I have been wanting to make a nice lap quilt out of the Sunbonnet Sue blocks I got about 5 years ago. They are all wonderfully hand turned, and I bought them from a lady at her garage sale. She had made them many years ago, and sashed them, but gave up on it. I also bought some of her oil lamps, which I love. She may never know that part of her legacy will be with me in those oil lamps and this quilt – if I ever get it done.
I removed the sashing because I wanted the quilt to be bigger.
On and off for 5 years, I have thought about how to make a quilt out of these blocks.
EQ7 allowed me to make all kinds of alternating blocks, and see them before sewing them.
I finally decide on a block that would complement all the Sue’s, then moved on to the fabric selection.

Oh the fabric selection!!!
Of course I needed 30’s prints, and I auditioned many. I ended up chosing primary colors, because I like them. Yes, not many primary colors in 30’s prints, so what I really wanted was tiny prints, and I don’t care what era they are from.
Yellow was the hardest. I went to my local quilt shop for it, and couldn’t find a suitable small print yellow, but found a darling green with little yellow flowers in it, and a turquoise I couldn’t say ‘no’ to. I bought 2 yard of the darling green, and 1 yard of thr turquoise, then later bought another yard of each incase I wanted them for borders.
I started piecing the alternate blocks, and was fine until I got to the part where I would snoball all the Sue’s with . . . what color? I cut so many possible squares to audition that I could make a whole ‘nother quilt out of them. and I’d have to, because they are 2 3/4″ square and I sure ain’t cutting all those blocks down to a more usable 2 1/2″
I was back to needing yellow. What I had in mind, and the stores, nor my stash would indulge me, was a yellow with a bit of red in it.
So, I finally just picked a tone on tone yellow out of my stash and snoballed all the Sues, then sewed the whole top together. It was pretty nice looking.

 

 

 

 

Then on my way home from work Sat., oh did I mention I was stupid enough to volunteer to work saturday? Why, yes, yes, I was. but there is pretty fabric calling my name . . . .
I decide to double the batting, and to be cheap, I will get a king size piece, and use my coupon. It was already half off, but with a $20 off a $60 purchase coupon, I could increase my savings.
It was there, at a store I’d been to many times, that I found my yellow print.
Oh damn.

SBS_Snoballs

I bought it, and the 30’s print flannel backing, and it was probably my slowest drive home.

Sew, while I sit here removing stitches,  lets explore the may ways stitches can be removed, shall we?

There’s the “pick and pull” which I almost always start with.
It is the most gentle, yet the most time consuming, but it does leave the pieces clean, and ready to be resewn.

SBS_RIP_PickPull

Then for speed, I move on to the “Pull and Poke” where you pull apart the layers, and poke the threads with your seam ripper. One pull after a poke will get you several stitches farther than the pick and pull.

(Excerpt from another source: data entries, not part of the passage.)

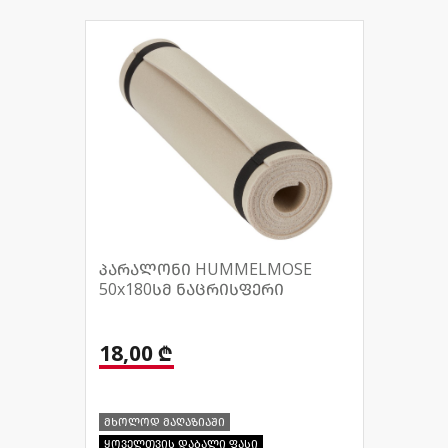
პარალონი HUMMELMOSE
50x180სმ ნაცრისფერი
18,00 ₾
მხოლოდ მაღაზიაში
ყოველთვის დაბალი ფასი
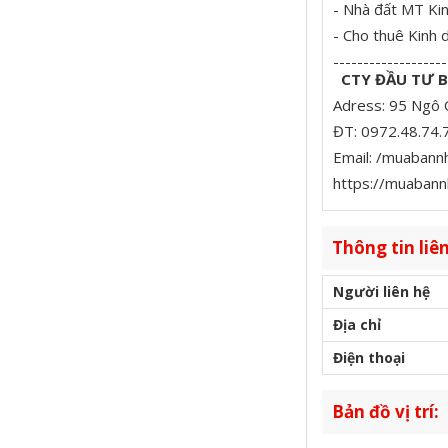
- Nhà đất MT Kin
- Cho thuê Kinh 
-------------------
CTY ĐẦU TƯ 
Adress: 95 Ngô 
ĐT: 0972.48.74.
Email: /muabann
https://muabann
Thông tin liên
Người liên hệ
Địa chỉ
Điện thoại
Bản đồ vị trí:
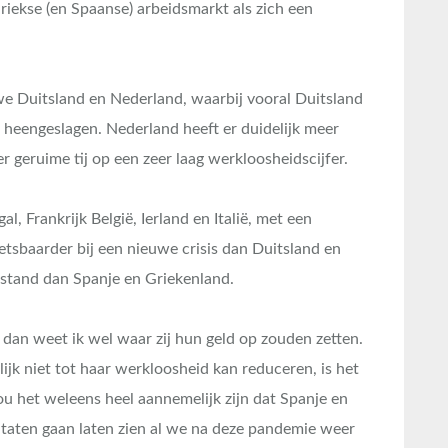
riekse (en Spaanse) arbeidsmarkt als zich een
e Duitsland en Nederland, waarbij vooral Duitsland
t heengeslagen. Nederland heeft er duidelijk meer
r geruime tij op een zeer laag werkloosheidscijfer.
, Frankrijk België, Ierland en Italië, met een
sbaarder bij een nieuwe crisis dan Duitsland en
estand dan Spanje en Griekenland.
n dan weet ik wel waar zij hun geld op zouden zetten.
jk niet tot haar werkloosheid kan reduceren, is het
ou het weleens heel aannemelijk zijn dat Spanje en
taten gaan laten zien al we na deze pandemie weer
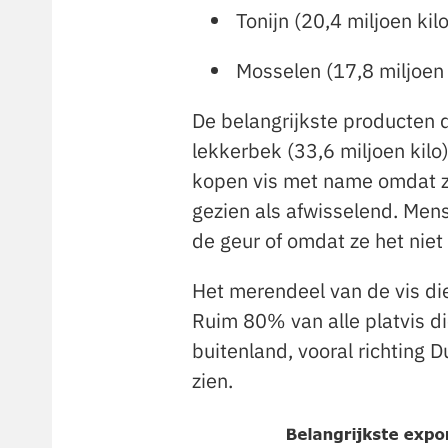
Tonijn (20,4 miljoen kil
Mosselen (17,8 miljoen 
De belangrijkste producten q
lekkerbek (33,6 miljoen kilo)
kopen vis met name omdat ze
gezien als afwisselend. Mens
de geur of omdat ze het niet
Het merendeel van de vis di
Ruim 80% van alle platvis d
buitenland, vooral richting D
zien.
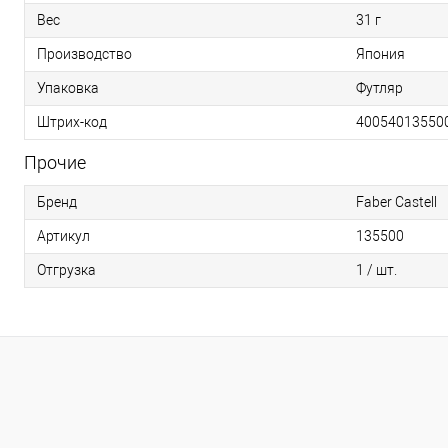
Вес
31 г
Производство
Япония
Упаковка
Футляр
Штрих-код
40054013550
Прочие
Бренд
Faber Castell
Артикул
135500
Отгрузка
1 / шт.
0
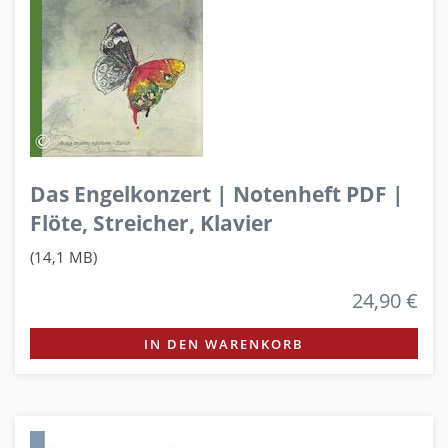
Das Engelkonzert | Notenheft PDF |
Flöte, Streicher, Klavier
(14,1 MB)
24,90 €
IN DEN WARENKORB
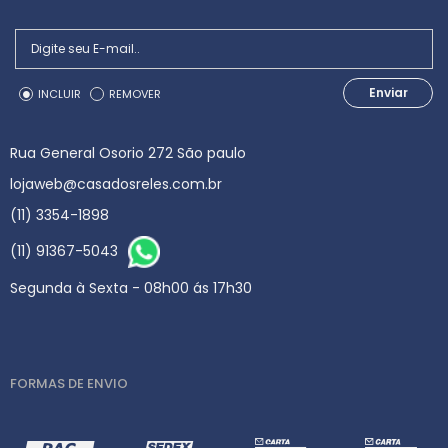
Enviar
INCLUIR
REMOVER
Rua General Osorio 272 São paulo
lojaweb@casadosreles.com.br
(11) 3354-1898
(11) 91367-5043
Segunda à Sexta - 08h00 ás 17h30
FORMAS DE ENVIO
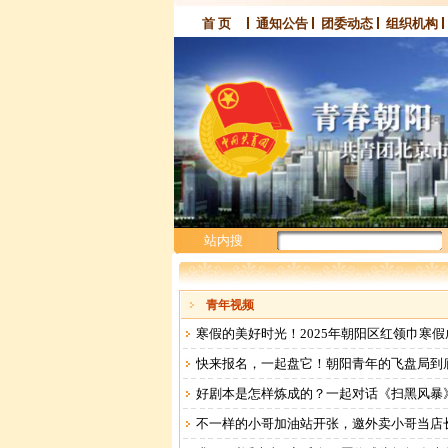
首 页
通知公告
团委动态
组织机构
站内搜
索：
青年视频
寒假的美好时光！2025年朝阳区红领巾寒
快来报名，一起盘它！朝阳青年的飞盘局到
好剧本是怎样炼成的？一起对话《扫黑风暴
不一样的小哥加油站开张，邀外卖小哥当店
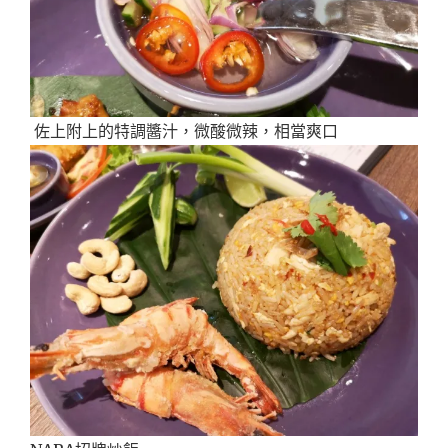
佐上附上的特調醬汁，微酸微辣，相當爽口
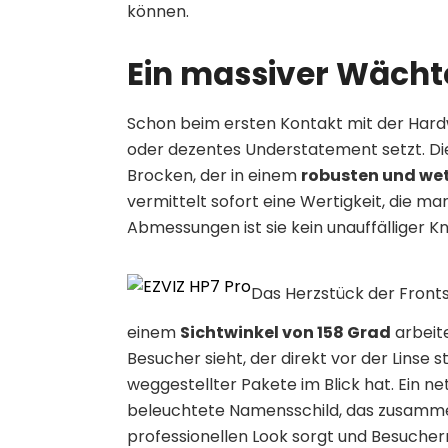
können.
Ein massiver Wächte
Schon beim ersten Kontakt mit der Hardw
oder dezentes Understatement setzt. Die
Brocken, der in einem
robusten und we
vermittelt sofort eine Wertigkeit, die ma
Abmessungen ist sie kein unauffälliger 
Das Herzstück der Fronts
einem
Sichtwinkel von 158 Grad
arbeite
Besucher sieht, der direkt vor der Linse
weggestellter Pakete im Blick hat. Ein ne
beleuchtete Namensschild, das zusamme
professionellen Look sorgt und Besucher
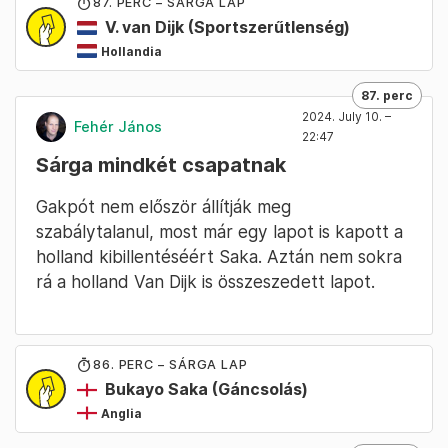
87
. PERC – SÁRGA LAP
V. van Dijk
(Sportszerűtlenség)
Hollandia
87. perc
2024. July 10. –
Fehér János
22:47
Sárga mindkét csapatnak
Gakpót nem először állítják meg
szabálytalanul, most már egy lapot is kapott a
holland kibillentéséért Saka. Aztán nem sokra
rá a holland Van Dijk is összeszedett lapot.
86
. PERC – SÁRGA LAP
Bukayo Saka
(Gáncsolás)
Anglia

If you place your elbow on the fabric at the edge of a table, you can undo a 45″ row of stiches in about 10 minutes. Good to know, right?

SBS_RIP_PullPoke_02

or the even faster, but more dangerous “Spread and Slice” which is like the pull and poke but uses a blade to slice through the threads. If at least one of the fabrics is expendable, you may consider it – at your own peril.

 

SBS_RIP_Spreadandslice_01

They make a tool for this, but I prefer my #2 size exacto.

SBS_RIP_Spreadandslice_02

Most of these leave messy edges.

 

SBS_RIP_Threads

While I am on this subject, do you know what that ball on one end of all the traditional seam rippers is for? It’s to put down in the seam to be able to push with the pointy part sticking up so it doesn’t catch on the fabric. I don’t trust it. I put the pointy part down to pull up the threads I am removing, so that I can see it isn’t catching the fabric.

 

SBS_RIP_Jacks_Ball
and then I caught a miserable cold, no actually brochitus, which lasts weeks, so things moved very slowly.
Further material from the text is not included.